The last one is trips, travel, and getting out of state. We travel about once a year but often we head out by airplane twice a year. We never plan it, its not in our annual spending plan anywhere, and it will impact our savings rate depending on what we decide to do. We used to do the all inclusive Mexico, Jamaica type trips but we’ve since shut those off, partially because of the safety and security and also we just don’t value those type of trips as much anymore. We do still love the white sandy beach, but we don’t need unlimited alcohol, we don’t eat breakfast so one of our 3 meals is wasted, and we’d rather eat breakfast tacos for lunch every day anyway so we do that and only go out for dinners.

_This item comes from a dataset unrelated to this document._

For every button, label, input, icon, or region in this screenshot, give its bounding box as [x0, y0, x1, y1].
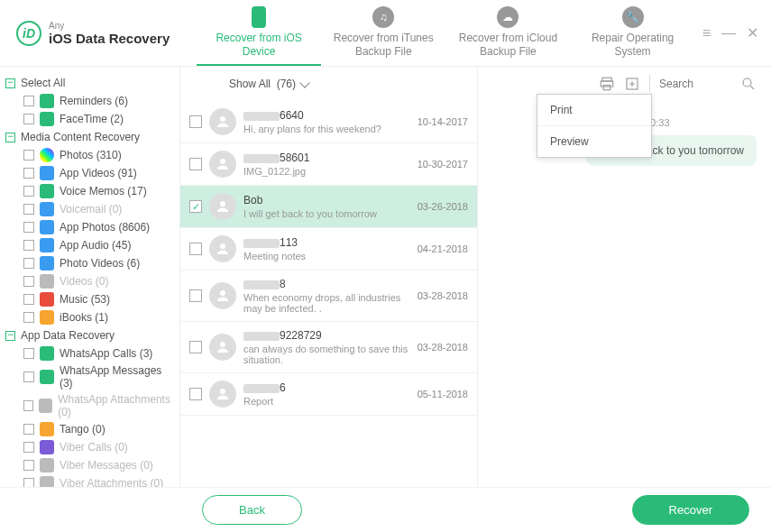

This drastically brings the cost of travel down when we cut out 2 of 3 meals but on the flip side drives up the requirement to ensure we find top notch restaurants for dinner. We look at travel as essential for our lives, we know we want to get out of here in the winter and we know we can afford it. We don’t save for it or earmark savings dollars for it, we just tend to have a pile of cash building up which will eventually be invested in something and decide to take a month or 45 days worth of cash savings and give it to the airlines, Airbnb, and various restaurants and we don’t think twice about it!
We purge things that can be reduced, bought elsewhere more affordably, or don’t bring us equal joy to value. We purge things so that we can save more and reach FI earlier. We purge, so we can splurge when we feel like it without feeling guilty. I highly recommend you do the same, if you can do so while staying on an aggressive path to FI that aligns with your goals.